Herr Spinne fuhr uns in die Agavenchaussee, wo die wohnungswechselnden Eheleute schon warteten. "Wo kommen Sie denn jetzt her, verdammt? Es ist 23 Uhr!", schimpfte Herr Beutelmüller. Ebby rülpste laut und griff dem Mann ans Schlafittchen. "Wir können auch wieder abdampfen, du Backpfeifengesicht! Dann kannste sehen, wo du neue Möbel herkriegst." "Genau!", warf Ralle ein. "Außerdem waren wir bei Opa Waldemar!" Da hatten die Beutelmüllers ein Einsehen. Nichtsdestotrotz gaben sie kein Trinkgeld, denn die Möbel waren allesamt zertrümmert. Auch die neue Erdgeschosswohnung des Ehepaars war größtenteils zerstört worden, als der Lastkraftwagen mit 100 Sachen hineingekachelt war. Ein herbeibeorderter Polizist konnte nur noch feststellen, dass der Grund für den Unfall das Fehlen einer Bremse war. Zusammen mit den Packern ging er dann einen trinken. Ich musste den Beutelmüllers noch beim Aufräumen helfen, ehe ich nach Hause gehen durfte. Erst vier Uhr früh lag ich auf meiner Couch und sah fern. Als die Sendung "Um Geld knobeln mit Spaß" vorbei war, schellte mein Wecker. Unter dem Sofa rollte Pontius hervor, nahm mich auf und lieferte mich abermals im Umzugsfirmencontainer ab.

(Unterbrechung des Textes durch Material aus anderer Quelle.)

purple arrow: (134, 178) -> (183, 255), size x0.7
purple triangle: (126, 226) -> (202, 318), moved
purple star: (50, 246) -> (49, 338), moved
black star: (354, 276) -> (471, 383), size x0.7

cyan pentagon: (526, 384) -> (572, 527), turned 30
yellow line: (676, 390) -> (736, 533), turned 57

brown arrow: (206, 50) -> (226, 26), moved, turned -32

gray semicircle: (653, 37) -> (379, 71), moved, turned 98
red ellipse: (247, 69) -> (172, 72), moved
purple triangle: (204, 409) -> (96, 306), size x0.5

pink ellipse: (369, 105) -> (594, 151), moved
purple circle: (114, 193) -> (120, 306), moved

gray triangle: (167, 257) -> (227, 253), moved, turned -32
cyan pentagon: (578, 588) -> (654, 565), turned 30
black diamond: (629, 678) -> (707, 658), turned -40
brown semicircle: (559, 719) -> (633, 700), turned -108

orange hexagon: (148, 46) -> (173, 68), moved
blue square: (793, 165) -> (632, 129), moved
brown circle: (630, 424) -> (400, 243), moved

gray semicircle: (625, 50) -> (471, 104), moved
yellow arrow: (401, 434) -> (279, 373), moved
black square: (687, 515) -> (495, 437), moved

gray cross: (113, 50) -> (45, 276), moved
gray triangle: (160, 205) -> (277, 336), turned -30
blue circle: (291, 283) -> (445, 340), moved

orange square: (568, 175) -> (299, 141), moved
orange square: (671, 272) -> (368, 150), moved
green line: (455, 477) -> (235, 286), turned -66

Wie am Vortag hatte ich mich ins Schlepptau des klobigen Herrn Spinne nebst seinen zwei Lakaien Ebby und Ralle zu fügen. Dabei fiel mir auf, dass der Mann, der gestern noch Ralle geheißen hatte, mit "Ebby" angesprochen wurde, während der andere "Ralle" genannt wurde, obwohl ich jenen unter dem Namen Ebby abgespeichert hatte. Oder verwechselte ich die beiden? Möglich war's eingedenk meiner chronischen Verwirrtheit und des Schlafdefizits. "Auf zum Schwansteiner Platz!", blökte Herr Spinne. Wir gingen per pedes. Auf dem angekündigten Marktplatz herrschte reges Treiben, und der Chef erklärte: "Die Litfaßsäulen müssen mitgenommen werden. Beeilt euch aber, wir wollen nicht zu viel Aufsehen erregen!" "Was ist denn das für'n komischer Auftrag?", sagte ich. "Ich dachte, wir sind eine Möbelpackerei." Herr Spinne wurde fuchtig und zog mir die Ohren lang. Ich versuchte mich zu widersetzen, wies auf die offensichtliche Sinnlosigkeit unseres Tuns hin, aber Herr Spinne saß am längeren Hebel.

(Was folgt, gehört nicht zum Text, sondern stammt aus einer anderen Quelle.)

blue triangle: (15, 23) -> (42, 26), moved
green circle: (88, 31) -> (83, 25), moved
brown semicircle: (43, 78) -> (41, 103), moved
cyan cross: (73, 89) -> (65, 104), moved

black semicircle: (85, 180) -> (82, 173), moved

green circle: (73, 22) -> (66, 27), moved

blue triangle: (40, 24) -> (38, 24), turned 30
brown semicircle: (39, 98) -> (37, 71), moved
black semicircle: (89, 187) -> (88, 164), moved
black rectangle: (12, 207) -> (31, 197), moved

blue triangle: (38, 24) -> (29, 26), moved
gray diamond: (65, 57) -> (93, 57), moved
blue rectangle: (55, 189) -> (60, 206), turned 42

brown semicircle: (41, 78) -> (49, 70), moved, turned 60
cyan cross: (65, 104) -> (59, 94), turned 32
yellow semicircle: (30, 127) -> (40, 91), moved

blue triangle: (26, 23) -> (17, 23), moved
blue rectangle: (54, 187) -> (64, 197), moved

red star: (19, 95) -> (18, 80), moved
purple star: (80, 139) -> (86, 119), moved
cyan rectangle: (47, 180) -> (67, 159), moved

Insgesamt waren drei Säulen zu entfernen. Sie steckten in stählernen Verankerungen im Asphalt und konnten nur durch heftiges Rütteln und unter großer Kräftezehrung extrahiert werden. Am frühen Nachmittag nannte Spinne mir eine Adresse: "Hermelingässchen 60. Da müssen die Litfaßsäulen hingerollt werden! Ebby, Ralle und ich sind jetzt müde. Jeder von uns legt sich in eine Säule, und du rollst uns zum Bestimmungsort! Keine Widerrede! Verwende diesen Holzstab. Bis später." Ich wunderte mich, warum wir nicht erst Opa Waldemar besuchten, da hatten sich die drei Männer schon in ihren steinernen Schlafsäcken verkrochen. 

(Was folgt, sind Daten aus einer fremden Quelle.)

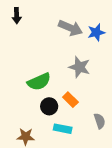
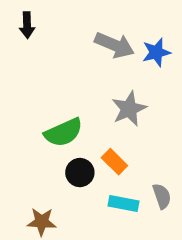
gray star: (79, 67) -> (129, 109), turned 30
cyan rectangle: (63, 129) -> (124, 203), moved

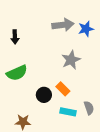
black arrow: (27, 25) -> (15, 37), moved
gray arrow: (114, 45) -> (63, 25), turned -30
green semicircle: (63, 132) -> (17, 73), moved

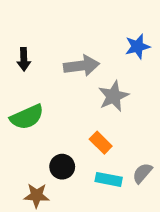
gray arrow: (63, 25) -> (81, 66), moved
black circle: (44, 95) -> (62, 167), moved
gray semicircle: (89, 108) -> (142, 173), turned -120

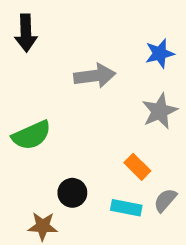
black arrow: (24, 59) -> (26, 33), moved, size x1.4
gray star: (113, 96) -> (160, 111), moved
orange rectangle: (101, 143) -> (137, 167), moved

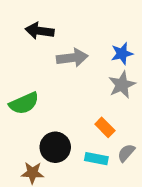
black arrow: (26, 33) -> (40, 31), moved, turned 100
blue star: (160, 53) -> (122, 54), moved
black circle: (72, 193) -> (55, 147), size x1.4

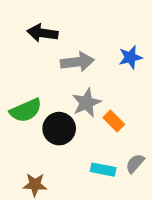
gray star: (122, 85) -> (86, 103), moved
orange rectangle: (105, 127) -> (114, 121), moved
black circle: (55, 147) -> (59, 129), moved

Wenn mich jemand sah, was musste der denken?! Ein halbwüchsiger Lehrling drischt mit einem Holzstecken drei vermeintlich leere Litfaßsäulen vor sich her! Welches Konzept sollte hinter so einer Aktion verborgen sein? Ich stieg nicht dahinter. Einerlei – ich hatte schweigen gelernt und erledigte meine Aufgabe verantwortungsbewusst. 16 Uhr 30 erreichte ich einen indisch anmutenden Landstrich, der als Hermelingässchen (in Devanagarischrift) ausgewiesen war. Ich hatte ohne Landkarte mein Ziel gefunden! So was lernt man in keiner Schule! Hausnummer 60 war schnell ausfindig gemacht, "Fräulein Lenhardt" wohnte dort laut Briefkastenbeschriftung. Ich läutete. Erst jetzt bemerkte ich das eigentümliche Odeur, das in der Luft schwebte und Nuancen von Pfeffer, Safran, Koriander, Curry, Kardamom und Ingwer zu enthalten schien. Schnuppernd sinnierte ich, ob ich tatsächlich auf dem indischen Subkontinent gelandet war.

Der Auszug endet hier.